I grew up playing sports; a prime example of where winning is the ultimate goal. No one wants to come home in any place but first. You put in countless hours, you and your parents put in the money, and you sacrifice so much just to be able to play the sport you love. What better payoff is there than a big win or a championship title.

Earlier this evening, my friend and I went back to our high school to watch our old team take on our old cross-town rivals. The game was expected to be a close one as both teams were undefeated on the season. As a matter of fact, my high school has been undefeated for, as of tonight, 69 games straight over the course of three seasons. (The previous two seasons ended with state championship titles) Since the home bleachers were filled to the max, my friend and I ended up sitting at the very top of the visiting student section. About four minutes into the game, five more of our friends from high school joined us. My dad is an avid sports follower and thus, he was at the game as well. He always sits on the visiting team’s side of the gym just to take it all in from a different perspective (or so I assume). Since he didn’t want to seem nosey and bug my friends and I, he moved across the aisle and down two rows and ended up sitting next to a lady rooting for the other team.

Throughout the game, the lady became very heated and was consistently up and down while cheering and booing. My dad is also a very active spectator and was equally as up and down as she was. However, it became fairly evident who was rooting for who as they stood at totally opposite times. About midway through the second quarter, as the visiting team started catching up and eventually pulled ahead of my school, the lady started not only standing up and cheering, but also making faces and nagging my dad. My friend Sammy was the first to notice it and I thought nothing of it at the time. However, towards the end of the game, when our team ended up pulling ahead and winning it after all, the lady continued to make these comments and faces at my dad who was minding his own business.

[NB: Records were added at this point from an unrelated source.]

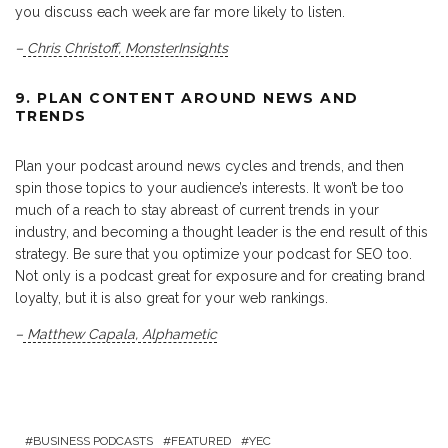
you discuss each week are far more likely to listen.
–
Chris Christoff
,
MonsterInsights
9. PLAN CONTENT AROUND NEWS AND
TRENDS
Plan your podcast around news cycles and trends, and then
spin those topics to your audience’s interests. It won’t be too
much of a reach to stay abreast of current trends in your
industry, and becoming a thought leader is the end result of this
strategy. Be sure that you optimize your podcast for SEO too.
Not only is a podcast great for exposure and for creating brand
loyalty, but it is also great for your web rankings.
–
Matthew Capala
,
Alphametic
BUSINESS PODCASTS
FEATURED
YEC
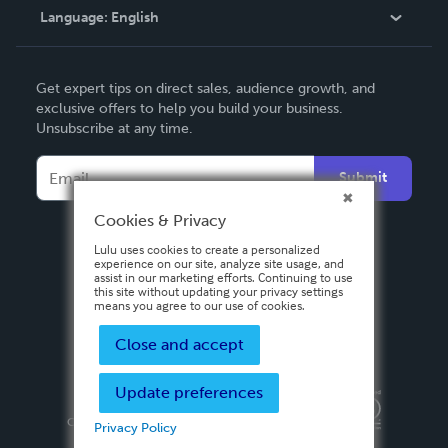
Language:
English
Contact Support
English
Get expert tips on direct sales, audience growth, and
Deutsch
exclusive offers to help you build your business.
Unsubscribe at any time.
Français
Italiano
Submit
Español
Cookies & Privacy
Lulu uses cookies to create a personalized
experience on our site, analyze site usage, and
assist in our marketing efforts. Continuing to use
this site without updating your privacy settings
means you agree to our use of cookies.
Close and accept
Update preferences
Privacy Policy
Terms & Conditions
Security
Copyright ©
2026 Lulu Press, Inc. All rights reserved.
Privacy Policy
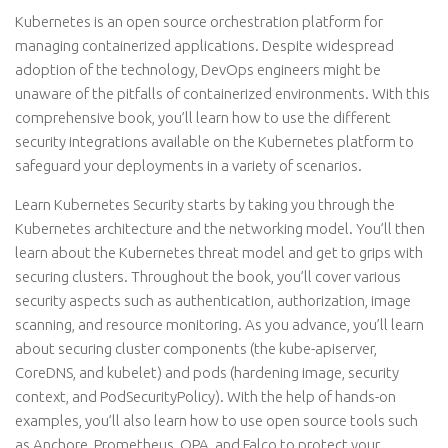
Kubernetes is an open source orchestration platform for
managing containerized applications. Despite widespread
adoption of the technology, DevOps engineers might be
unaware of the pitfalls of containerized environments. With this
comprehensive book, you’ll learn how to use the different
security integrations available on the Kubernetes platform to
safeguard your deployments in a variety of scenarios.
Learn Kubernetes Security starts by taking you through the
Kubernetes architecture and the networking model. You’ll then
learn about the Kubernetes threat model and get to grips with
securing clusters. Throughout the book, you’ll cover various
security aspects such as authentication, authorization, image
scanning, and resource monitoring. As you advance, you’ll learn
about securing cluster components (the kube-apiserver,
CoreDNS, and kubelet) and pods (hardening image, security
context, and PodSecurityPolicy). With the help of hands-on
examples, you’ll also learn how to use open source tools such
as Anchore, Prometheus, OPA, and Falco to protect your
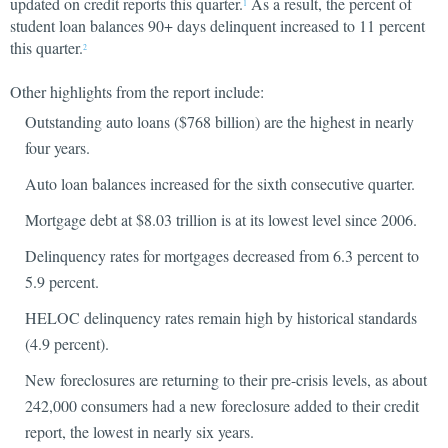
updated on credit reports this quarter.
As a result, the percent of
1
student loan balances 90+ days delinquent increased to 11 percent
this quarter.
2
Other highlights from the report include:
Outstanding auto loans ($768 billion) are the highest in nearly
four years.
Auto loan balances increased for the sixth consecutive quarter.
Mortgage debt at $8.03 trillion is at its lowest level since 2006.
Delinquency rates for mortgages decreased from 6.3 percent to
5.9 percent.
HELOC delinquency rates remain high by historical standards
(4.9 percent).
New foreclosures are returning to their pre-crisis levels, as about
242,000 consumers had a new foreclosure added to their credit
report, the lowest in nearly six years.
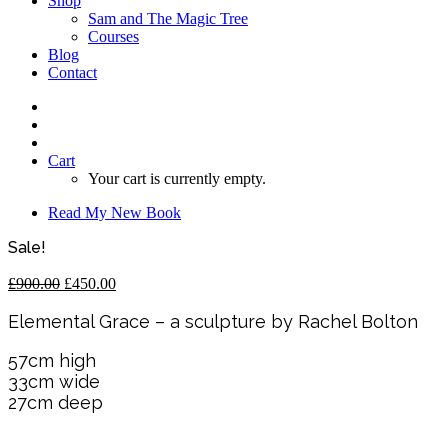
Shop
Sam and The Magic Tree
Courses
Blog
Contact
Cart
Your cart is currently empty.
Read My New Book
Sale!
Original
Current
£
900.00
£
450.00
price
price
was:
is:
Elemental Grace – a sculpture by Rachel Bolton
£900.00.
£450.00.
57cm high
33cm wide
27cm deep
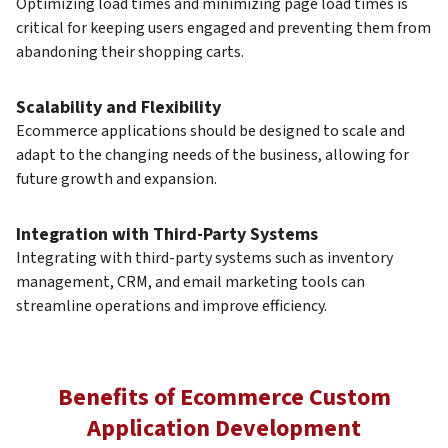
Optimizing load times and minimizing page load times is
critical for keeping users engaged and preventing them from
abandoning their shopping carts.
Scalability and Flexibility
Ecommerce applications should be designed to scale and
adapt to the changing needs of the business, allowing for
future growth and expansion.
Integration with Third-Party Systems
Integrating with third-party systems such as inventory
management, CRM, and email marketing tools can
streamline operations and improve efficiency.
Benefits of Ecommerce Custom
Application Development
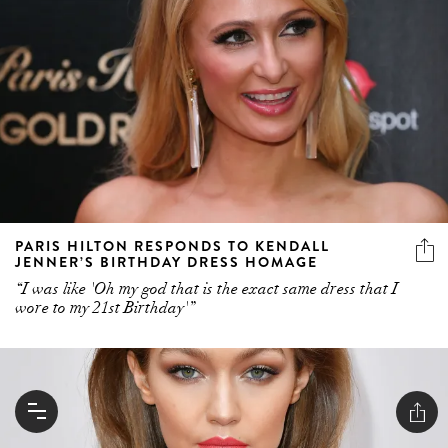
PARIS HILTON RESPONDS TO KENDALL
JENNER’S BIRTHDAY DRESS HOMAGE
“I was like 'Oh my god that is the exact same dress that I
wore to my 21st Birthday'”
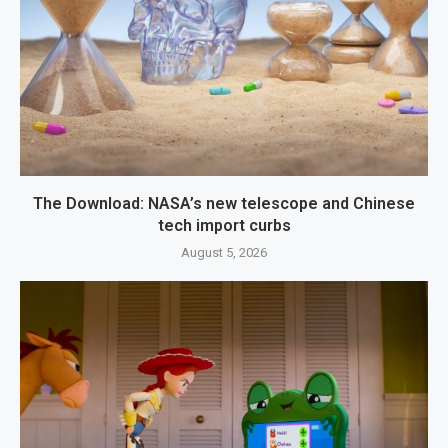
The Download: NASA’s new telescope and Chinese
tech import curbs
August 5, 2026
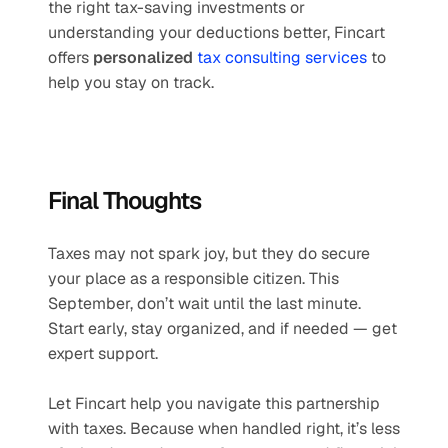
the right tax-saving investments or 
understanding your deductions better, Fincart 
offers 
personalized 
tax consulting services
 to 
help you stay on track.
Final Thoughts
Taxes may not spark joy, but they do secure 
your place as a responsible citizen. This 
September, don’t wait until the last minute. 
Start early, stay organized, and if needed — get 
expert support.
Let Fincart help you navigate this partnership 
with taxes. Because when handled right, it’s less 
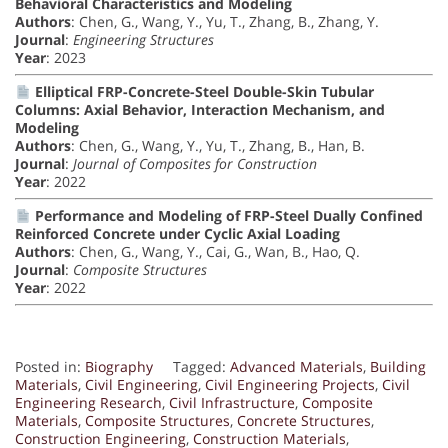
Behavioral Characteristics and Modeling
Authors
: Chen, G., Wang, Y., Yu, T., Zhang, B., Zhang, Y.
Journal
:
Engineering Structures
Year
: 2023
Elliptical FRP-Concrete-Steel Double-Skin Tubular
Columns: Axial Behavior, Interaction Mechanism, and
Modeling
Authors
: Chen, G., Wang, Y., Yu, T., Zhang, B., Han, B.
Journal
:
Journal of Composites for Construction
Year
: 2022
Performance and Modeling of FRP-Steel Dually Confined
Reinforced Concrete under Cyclic Axial Loading
Authors
: Chen, G., Wang, Y., Cai, G., Wan, B., Hao, Q.
Journal
:
Composite Structures
Year
: 2022
Posted in:
Biography
Tagged:
Advanced Materials
,
Building
Materials
,
Civil Engineering
,
Civil Engineering Projects
,
Civil
Engineering Research
,
Civil Infrastructure
,
Composite
Materials
,
Composite Structures
,
Concrete Structures
,
Construction Engineering
,
Construction Materials
,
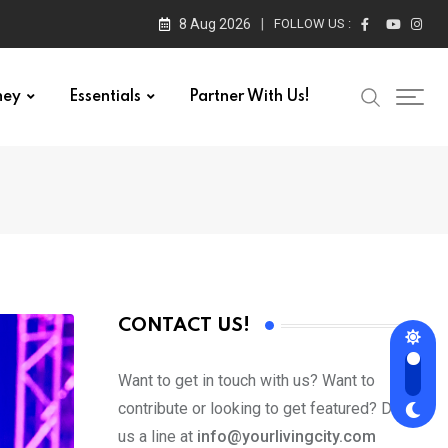
8 Aug 2026
FOLLOW US :
ney
Essentials
Partner With Us!
CONTACT US!
Want to get in touch with us? Want to
contribute or looking to get featured? Drop
us a line at
info@yourlivingcity.com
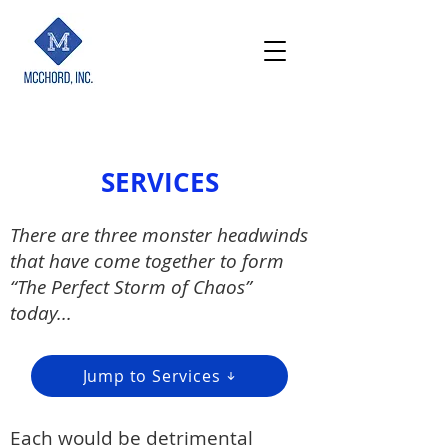
SERVICES
There are three monster headwinds
that have come together to form
“The Perfect Storm of Chaos”
today...
Jump to Services
Each
would be detrimental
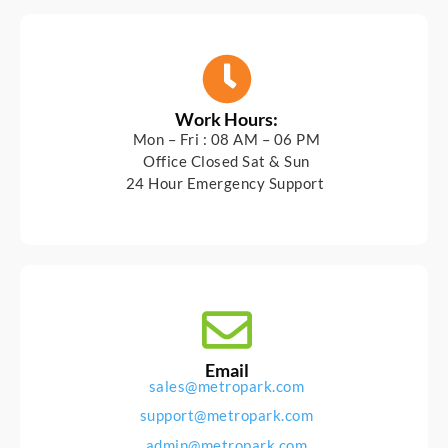
Work Hours:
Mon – Fri : 08 AM – 06 PM
Office Closed Sat & Sun
24 Hour Emergency Support
Email
sales@metropark.com
support@metropark.com
admin@metropark.com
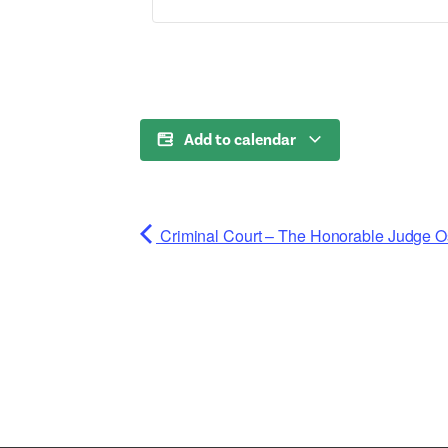
Add to calendar
Criminal Court – The Honorable Judge O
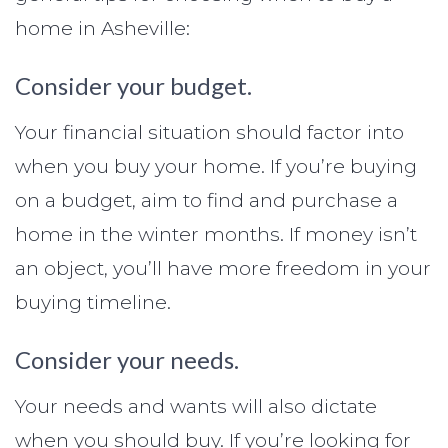
home in Asheville:
Consider your budget.
Your financial situation should factor into
when you buy your home. If you’re buying
on a budget, aim to find and purchase a
home in the winter months. If money isn’t
an object, you’ll have more freedom in your
buying timeline.
Consider your needs.
Your needs and wants will also dictate
when you should buy. If you’re looking for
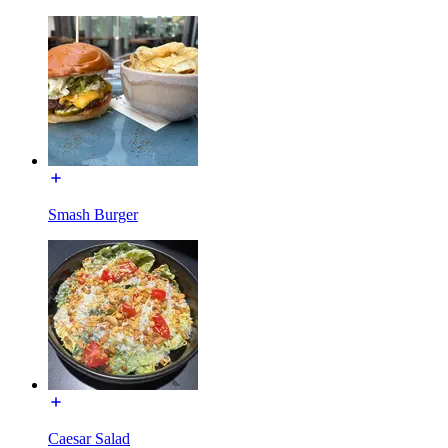
Smash Burger
Caesar Salad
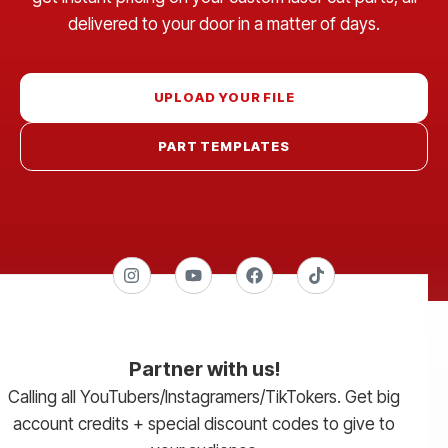
delivered to your door in a matter of days.
UPLOAD YOUR FILE
PART TEMPLATES
Partner with us!
Calling all YouTubers/Instagramers/TikTokers. Get big
account credits + special discount codes to give to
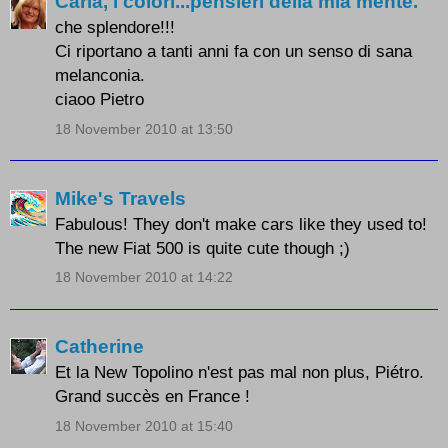
Carla, i colori...pensieri della mia mente.
che splendore!!!
Ci riportano a tanti anni fa con un senso di sana
melanconia.
ciaoo Pietro
18 November 2010 at 13:50
Mike's Travels
Fabulous! They don't make cars like they used to!
The new Fiat 500 is quite cute though ;)
18 November 2010 at 14:22
Catherine
Et la New Topolino n'est pas mal non plus, Piétro.
Grand succès en France !
18 November 2010 at 15:40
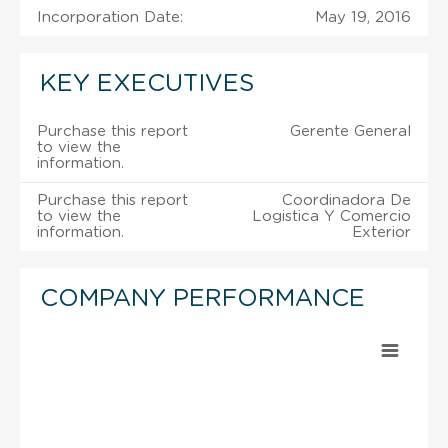
Incorporation Date:
May 19, 2016
KEY EXECUTIVES
Purchase this report
Gerente General
to view the
information.
Purchase this report
Coordinadora De
to view the
Logistica Y Comercio
information.
Exterior
COMPANY PERFORMANCE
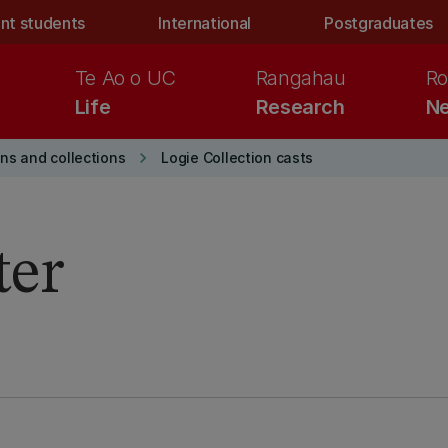
nt students
International
Postgraduates
Te Ao o UC
Rangahau
Ro
Life
Research
Ne
keyboard_arrow_right
ons and collections
Logie Collection casts
ter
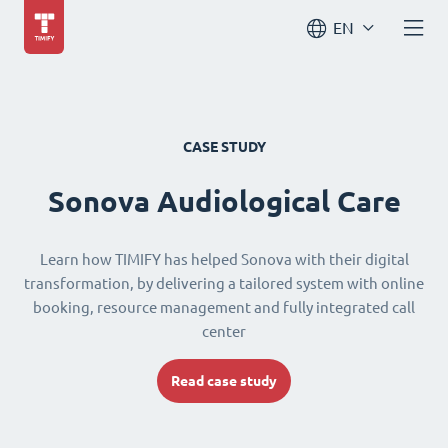
EN
CASE STUDY
Sonova Audiological Care
Learn how TIMIFY has helped Sonova with their digital
transformation, by delivering a tailored system with online
booking, resource management and fully integrated call
center
Read case study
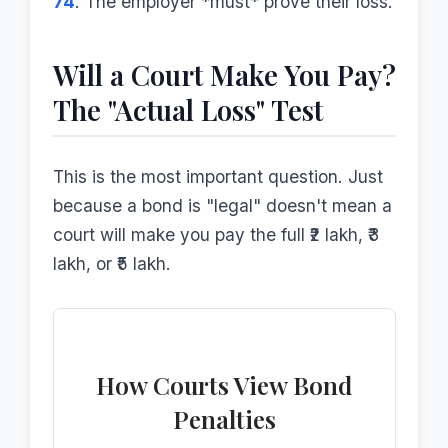
74
. The employer *must* prove their loss.
Will a Court Make You Pay?
The "Actual Loss" Test
This is the most important question. Just
because a bond is "legal" doesn't mean a
court will make you pay the full ₹2 lakh, ₹3
lakh, or ₹5 lakh.
How Courts View Bond
Penalties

Finally, at the conclusion of the game, the lady decided to strike up a fight with my dad. The only problem was my dad wasn’t interested. He heard her out, let her nag all she wanted, complimented her team, and listened to her nag some more. She commented on his height saying that he was pretty short. Now my dad is not the tallest man out there. He’s probably around 5’8″. She then proceeded to tell him that his jeans were pretty tight and said he was a bit chunky. Now, this lady was a bit well-fed herself. I mean, she easily weighed more than my dad, not to be rude or anything; just stating a fact. This was when my dad decided to change the topic and tell her that her team put up a good fight and they were still a good team. One loss wouldn’t hurt them. She then went on blaming the referees for blowing the game when there were very few questionable calls at all. My dad was able to avoid any more scrutinizing from the lady by walking away to me as I was leaving.

The fact that this sort of bullying still happens between adults is ridiculous to me. Do we really need to put other people down just to feel better about ourselves? Do we need to make excuses for why we didn’t succeed rather than just admit it wasn’t our game and move on? Why can’t we accept defeat? Especially when it comes to high school athletics. I’m sorry, I don’t mean to offend anyone, but high school sports aren’t the most important thing in the world. Why can’t we all just enjoy a good game of basketball and let all the business be taken care of on the court between the players rather than off the court between the spectators.